- Born: Giuseppe Ischia April 21, 1917 Lynn, Massachusetts, U.S.
- Died: May 28, 1998 (aged 81) Oceanside, New York, U.S.
- Genres: Jazz
- Instruments: Clarinet

= Joe Dixon (musician) =

American jazz reed player (1917–1998)

Joe Dixon (born Giuseppe Ischia; April 21, 1917 - May 28, 1998) was an American jazz reed player.

==Early life and education==
Dixon was born in Lynn, Massachusetts. He began learning clarinet at age seven, later adding saxophone and flute to play in dance bands. He studied at the New England Conservatory of Music in 1934 and 1935.

== Career ==
After moving to New York City in 1935, he played with the Victor Young and Bill Staffon orchestras, then joined Tommy Dorsey in 1936-1937. He played briefly with Gus Arnheim in 1937, then with Bunny Berigan (1937-1938) and Fred Waring (1939-1943). He served in the United States Navy in 1944, leading a radio orchestra during this time, then worked later in the 1940s with Eddie Condon (1945-46), Bobby Hackett (1945), Phil Napoleon (1946), and Miff Mole (1947).
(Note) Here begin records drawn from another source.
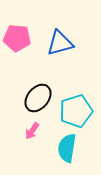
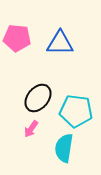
blue triangle: rotated 16 degrees clockwise
cyan pentagon: rotated 24 degrees clockwise
pink arrow: moved 1 px left, 2 px up
cyan semicircle: moved 3 px left
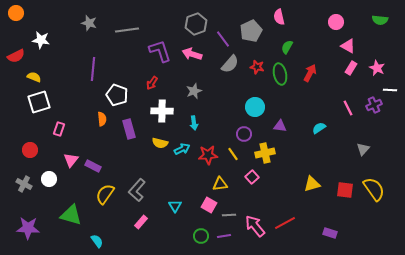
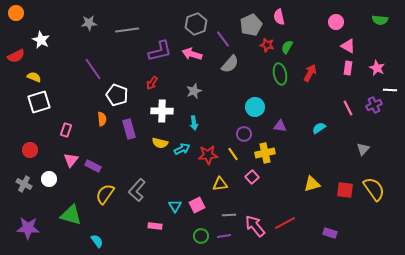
gray star at (89, 23): rotated 21 degrees counterclockwise
gray pentagon at (251, 31): moved 6 px up
white star at (41, 40): rotated 18 degrees clockwise
purple L-shape at (160, 51): rotated 95 degrees clockwise
red star at (257, 67): moved 10 px right, 22 px up
pink rectangle at (351, 68): moved 3 px left; rotated 24 degrees counterclockwise
purple line at (93, 69): rotated 40 degrees counterclockwise
pink rectangle at (59, 129): moved 7 px right, 1 px down
pink square at (209, 205): moved 12 px left; rotated 35 degrees clockwise
pink rectangle at (141, 222): moved 14 px right, 4 px down; rotated 56 degrees clockwise
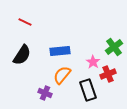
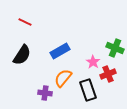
green cross: moved 1 px right, 1 px down; rotated 30 degrees counterclockwise
blue rectangle: rotated 24 degrees counterclockwise
orange semicircle: moved 1 px right, 3 px down
purple cross: rotated 16 degrees counterclockwise
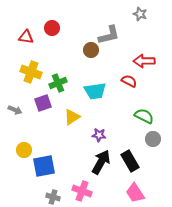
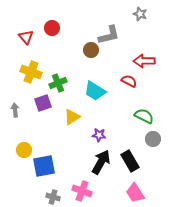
red triangle: rotated 42 degrees clockwise
cyan trapezoid: rotated 40 degrees clockwise
gray arrow: rotated 120 degrees counterclockwise
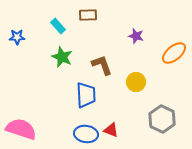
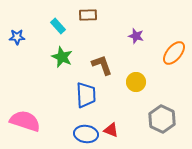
orange ellipse: rotated 10 degrees counterclockwise
pink semicircle: moved 4 px right, 8 px up
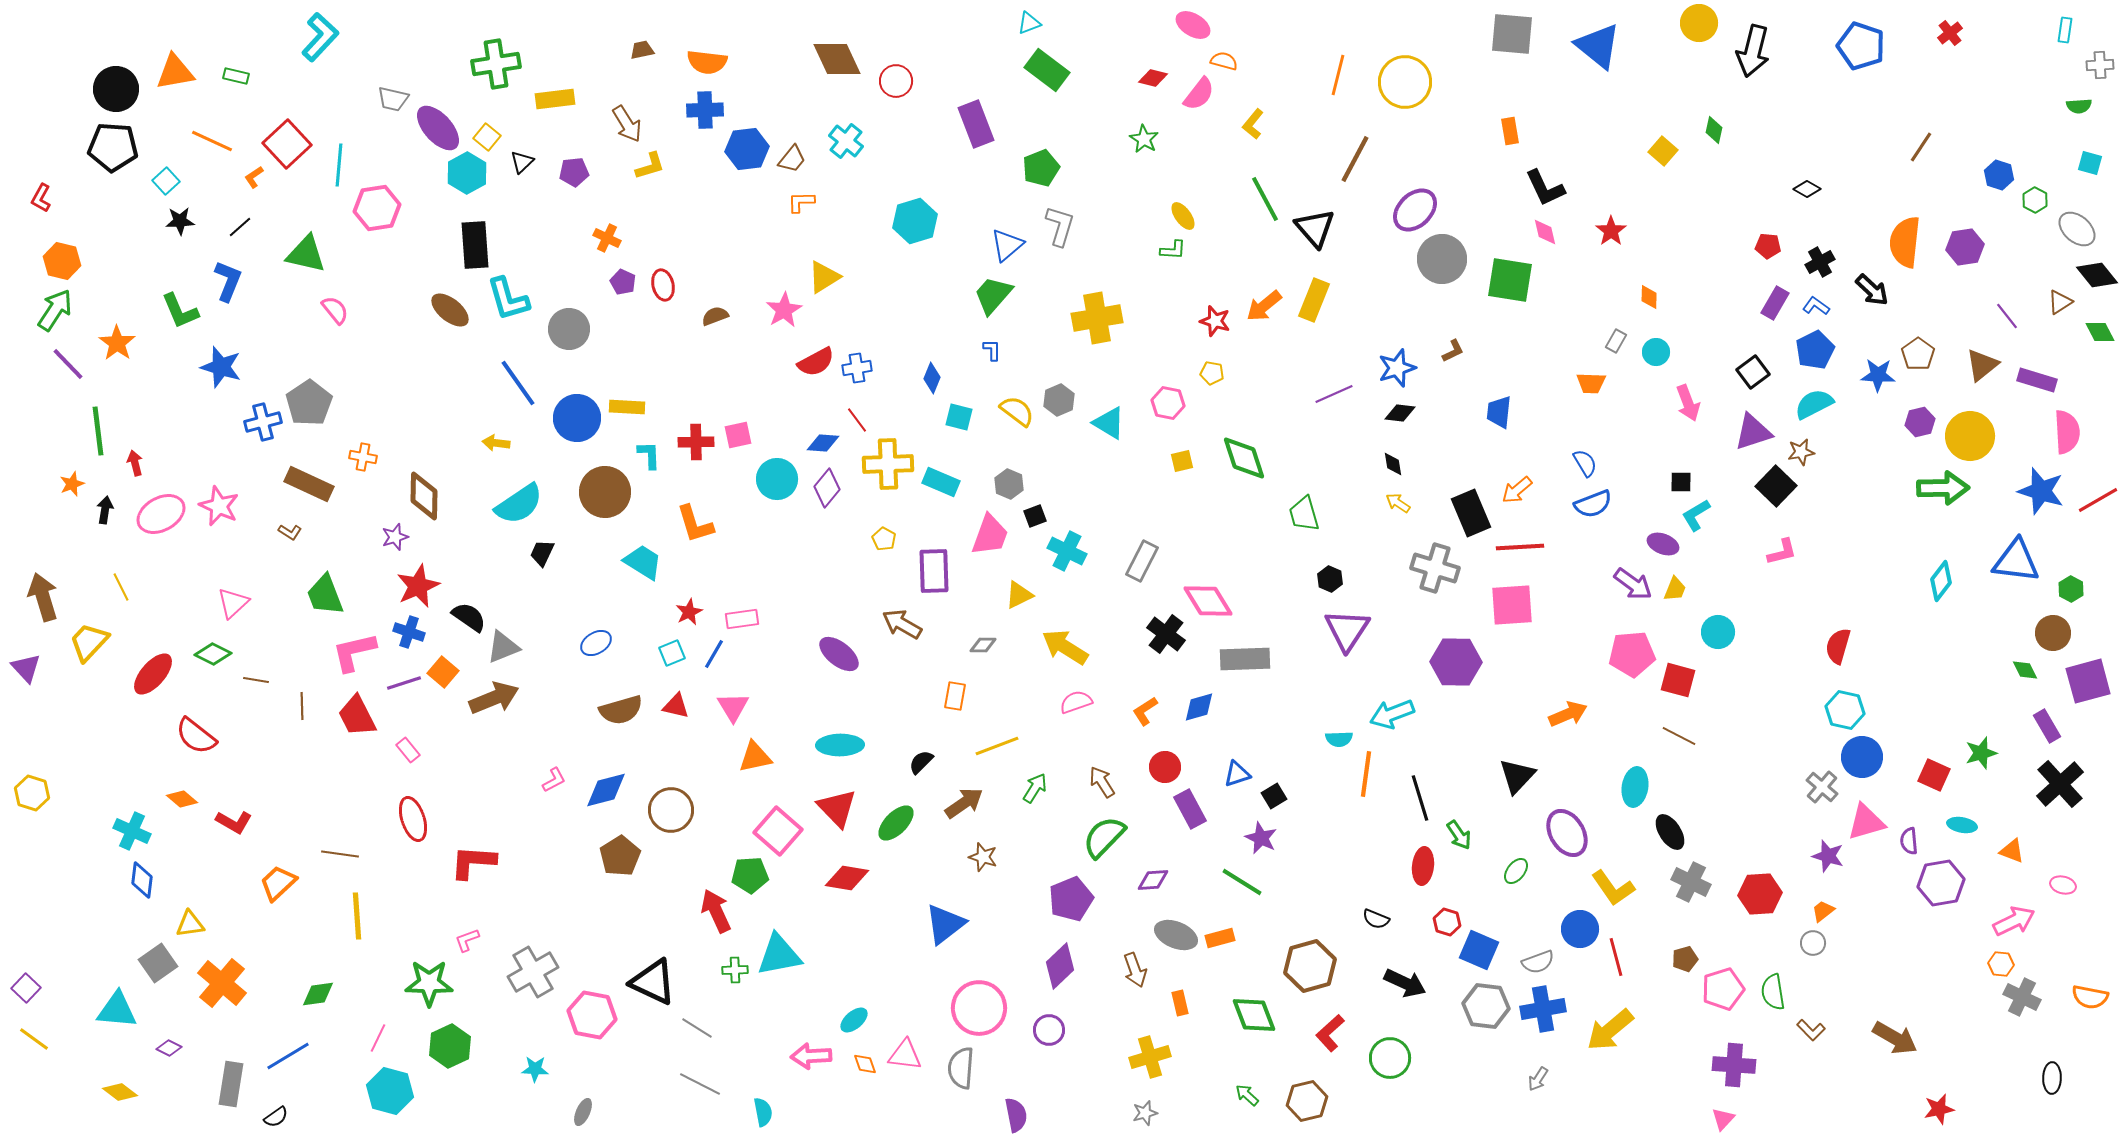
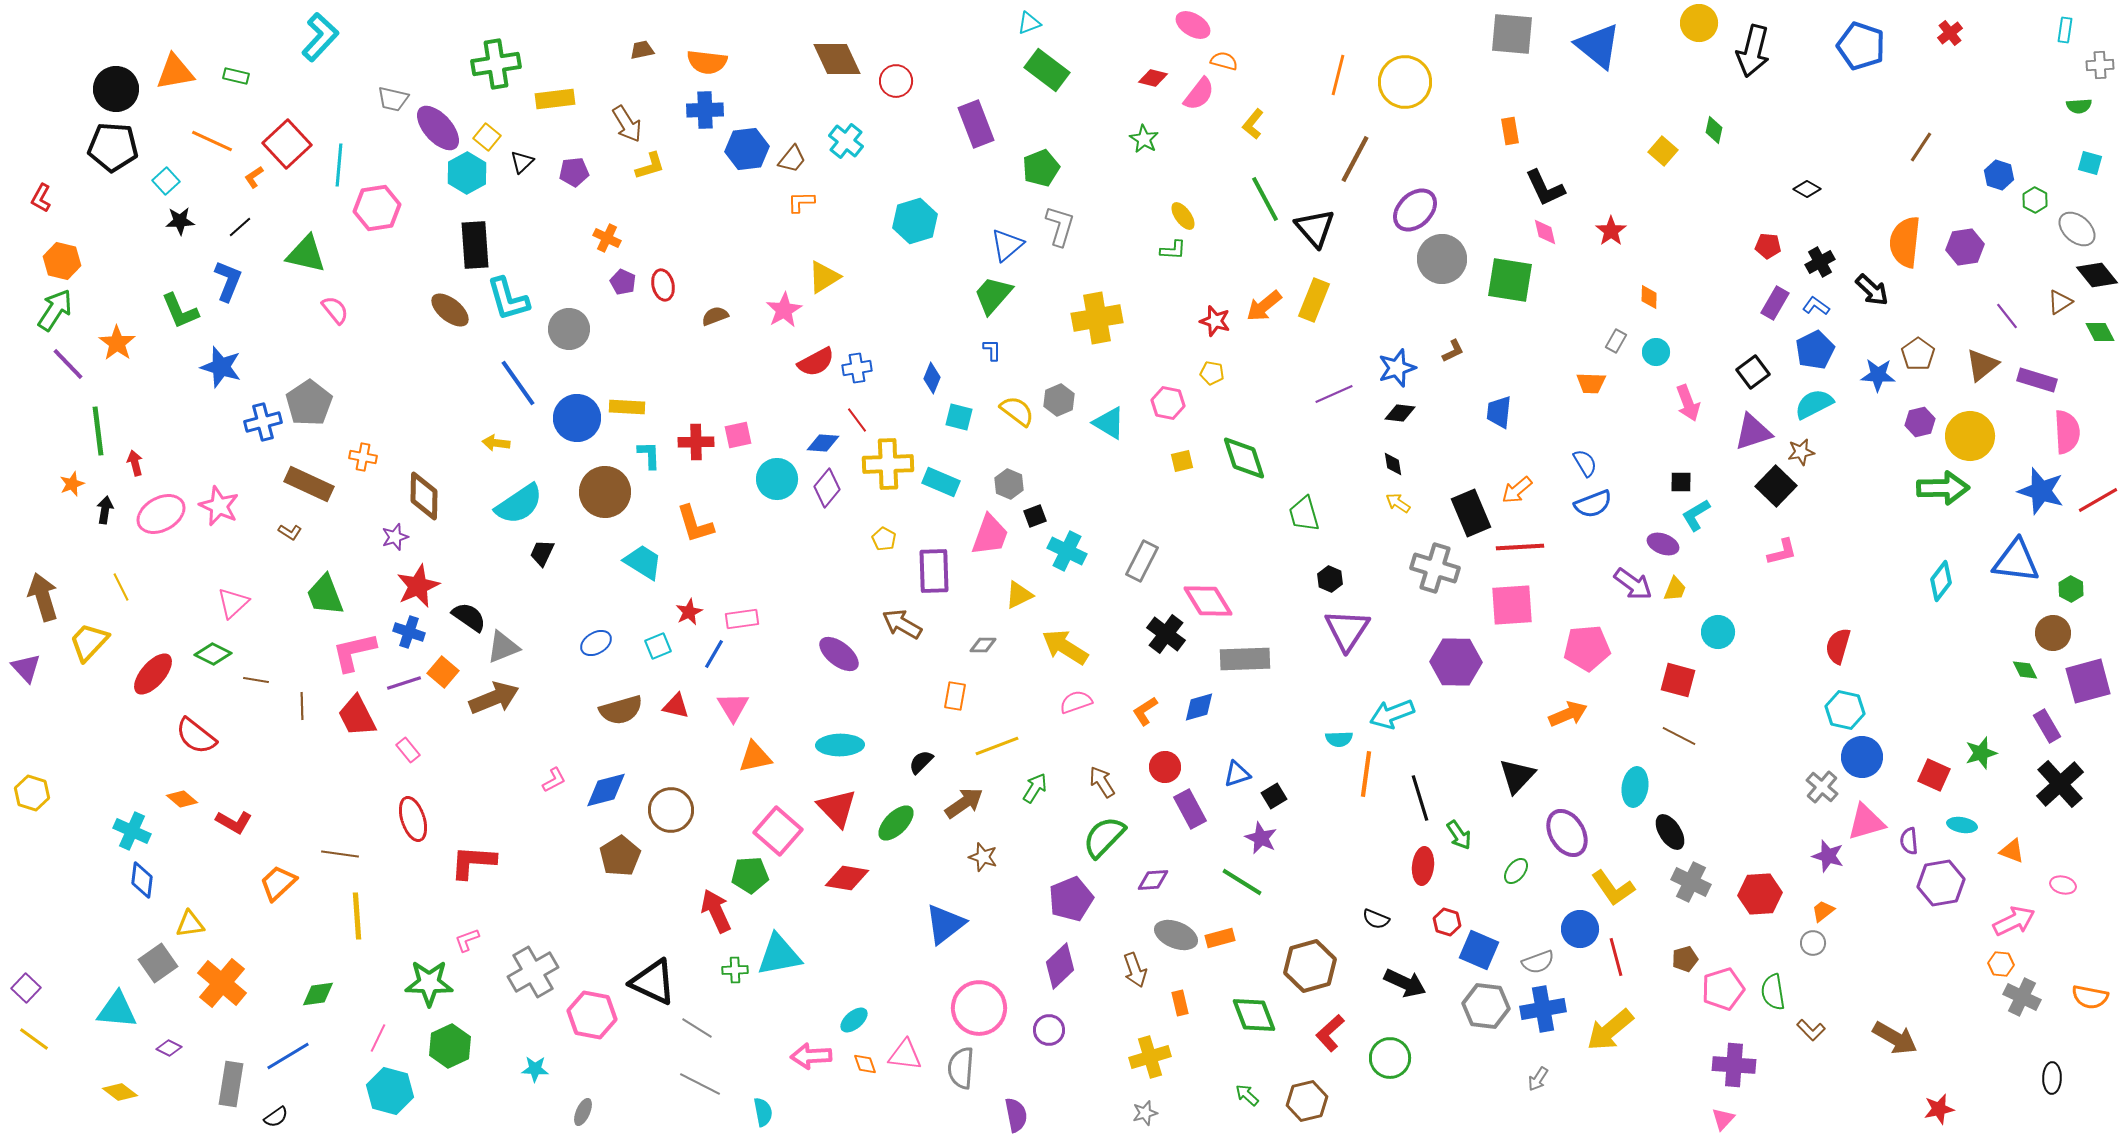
cyan square at (672, 653): moved 14 px left, 7 px up
pink pentagon at (1632, 654): moved 45 px left, 6 px up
In 1948 and 1949, he worked in orchestras for NBC and CBS, then did freelance work through the 1950s. From 1960 to 1963, he led the Long Island Jazz Quartette, but was hurt in a car crash in the 1960s which sidelined his career for several years. In the interim he worked as a disc jockey. He led the Nassau County Jazz Festival Orchestra in the 1970s, as well as the Nassau Neophonic Jazz Ensemble (1973-1981). He also founded a Swing Legacy Band in 1980, which was active for most of the 1980s.

== Death ==
Dixon died in Oceanside, New York, in 1998.